Brigette DePape -- who held up that Stop Harper sign during the last throne speech -- has greeted this week's throne speech with the scorn it deserves:
Prime Minister Stephen Harper is spending over a billion dollars on a Spy Castle made of shiny glass windows, the most expensive Canadian government building ever constructed. Meanwhile, he continues to cut services that the middle class values. Simply look at federal health cuts, which will total $36 billion over a decade.
She understands what is behind Harper's attempt to rebrand himself as Captain Consumer:
The government boasts of its consumer-first agenda, hoping to appeal to everyday folks. The effort to re-brand the public as consumers fits well with the neoliberal agenda Harper is aggressively pursuing. As my friend TJ Dawe pointed out, we are increasingly consumers when our social services are cut, because we have to buy them ourselves. It's convenient for the Harper agenda if we are just consumers -- if what we care about is how we spend the money in our own purse, not how the government spends our money.

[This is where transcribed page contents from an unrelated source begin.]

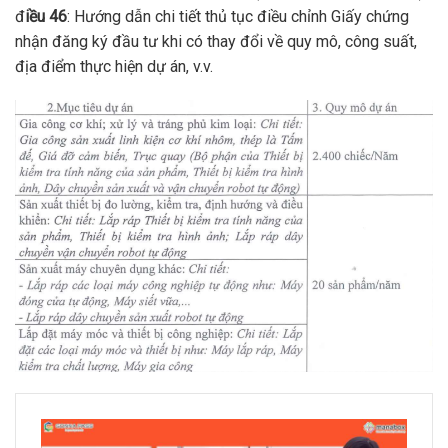
đ
iều 46
: Hướng dẫn chi tiết thủ tục điều chỉnh Giấy chứng
nhận đăng ký đầu tư khi có thay đổi về quy mô, công suất,
địa điểm thực hiện dự án, v.v.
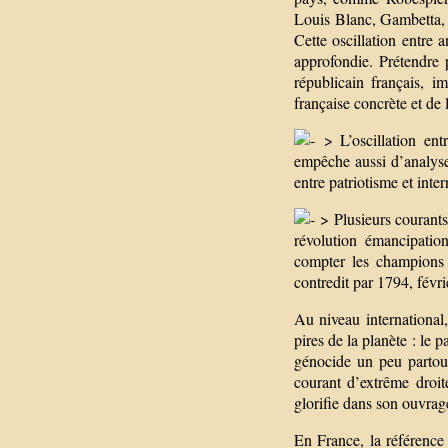
Louis Blanc, Gambetta, J
Cette oscillation entre 
approfondie. Prétendre
républicain français, 
française concrète et de 
> L’oscillation entr
empêche aussi d’analyser
entre patriotisme et inte
> Plusieurs courants 
révolution émancipation
compter les champions 
contredit par 1794, févr
Au niveau international,
pires de la planète : le p
génocide un peu partout
courant d’extrême droi
glorifie dans son ouvrage
En France, la référence 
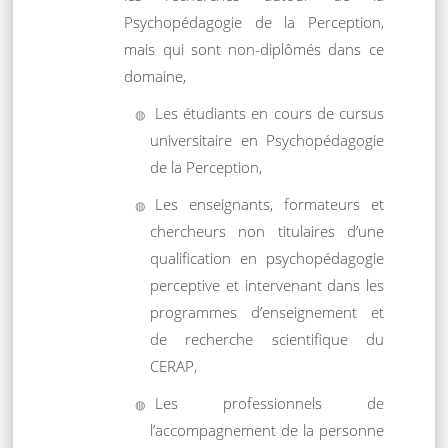
Psychopédagogie de la Perception,
mais qui sont non-diplômés dans ce
domaine,
Les étudiants en cours de cursus
universitaire en Psychopédagogie
de la Perception,
Les enseignants, formateurs et
chercheurs non titulaires d’une
qualification en psychopédagogie
perceptive et intervenant dans les
programmes d’enseignement et
de recherche scientifique du
CERAP,
Les professionnels de
l’accompagnement de la personne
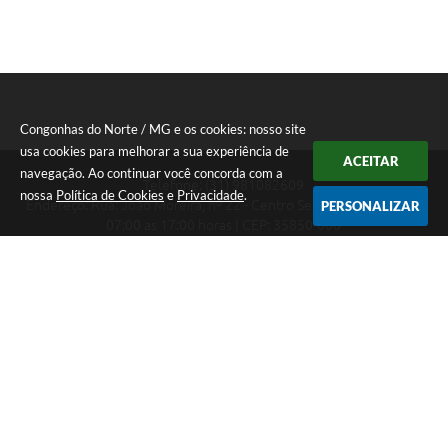
Congonhas do Norte / MG e os cookies: nosso site
usa cookies para melhorar a sua experiência de
ACEITAR
navegação. Ao continuar você concorda com a
Telefone: (31) 981082609
nossa
Política de Cookies
e
Privacidade
.
Endereço: Rua: João Moreira, nº 22 - Centro Segunda a Sexta das
PERSONALIZAR
07:00 as 17:00 horas | CEP: 35850-000
Segunda a Sexta das 07:00 as 17:00 horas
CNPJ: 18.303.180/0001-46
Congonhas do Norte / MG
Versão do Sistema:
3.5.3 - 19/06/2026
Portal atualizado em:
07/08/2026 16:29
Dados Abertos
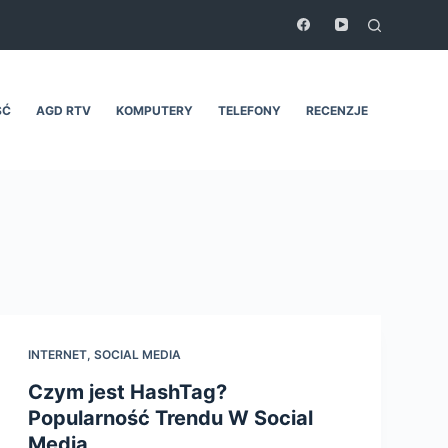
ŚĆ
AGD RTV
KOMPUTERY
TELEFONY
RECENZJE
INTERNET
,
SOCIAL MEDIA
Czym jest HashTag?
Popularność Trendu W Social
Media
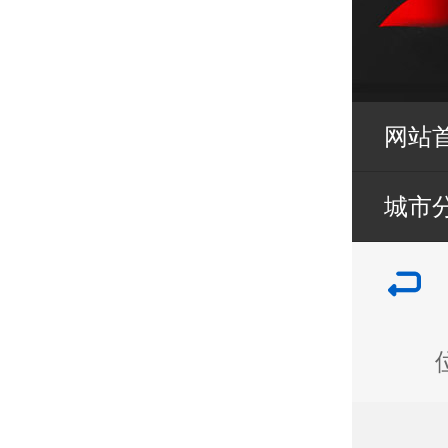
网站
城市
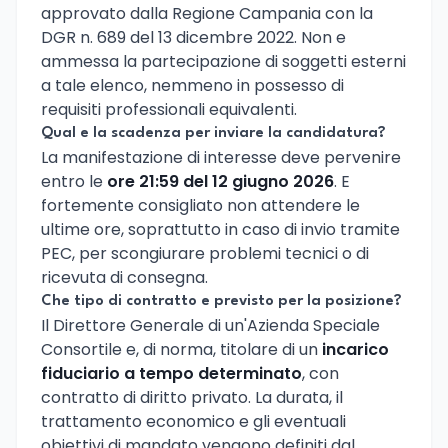
approvato dalla Regione Campania con la
DGR n. 689 del 13 dicembre 2022. Non e
ammessa la partecipazione di soggetti esterni
a tale elenco, nemmeno in possesso di
requisiti professionali equivalenti.
Qual e la scadenza per inviare la candidatura?
La manifestazione di interesse deve pervenire
entro le
ore 21:59 del 12 giugno 2026
. E
fortemente consigliato non attendere le
ultime ore, soprattutto in caso di invio tramite
PEC, per scongiurare problemi tecnici o di
ricevuta di consegna.
Che tipo di contratto e previsto per la posizione?
Il Direttore Generale di un'Azienda Speciale
Consortile e, di norma, titolare di un
incarico
fiduciario a tempo determinato
, con
contratto di diritto privato. La durata, il
trattamento economico e gli eventuali
obiettivi di mandato vengono definiti dal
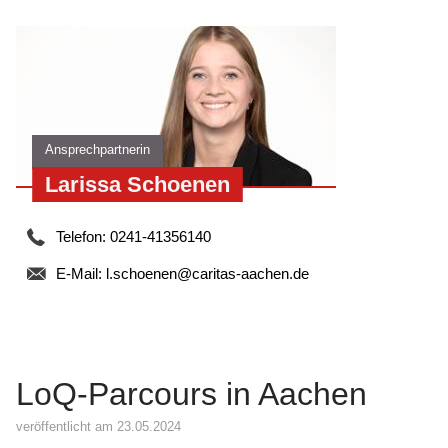
Ansprechpartnerin
Larissa Schoenen
Telefon: 0241-41356140
E-Mail:
l.schoenen@caritas-aachen.de
LoQ-Parcours in Aachen
veröffentlicht am 23.05.2024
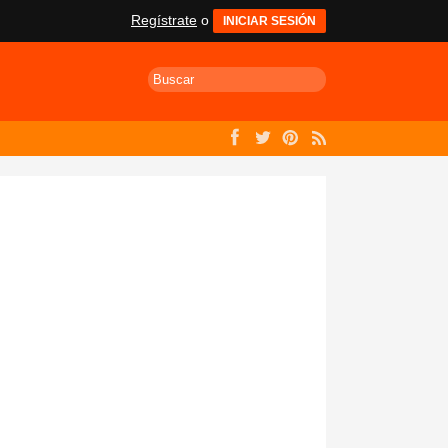
Regístrate
o
INICIAR SESIÓN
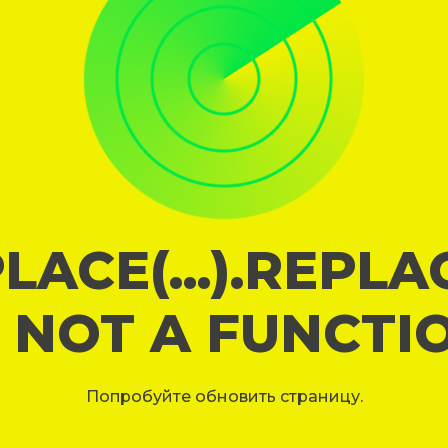
LACE(...).REPL
S NOT A FUNCTI
Попробуйте обновить страницу.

But DePape is not merely grinding an axe. Where some might see gloom and despair, she sees healthy rebellion:
What I found most inspiring since Harper's last throne speech are people stepping into their power as not just consumers, but active decision-makers and influencers on the issues that matter most: young doctors standing up to Minister Joe Oliver after he tried to cut funding to refugee health care; families rising up with the Occupy movement, drawing attention to much-needed system change; and residents demanding a National Housing Strategy to end homelessness, Canada being one of the few countries without one.
I have to admit that there are times that I have despaired over public acceptance of the Harper agenda. But, if Depape is right -- and Frank Graves' latest poll seems to indicate that she's on to something -- then there may, indeed, be hope that the ancien regime is on its last legs.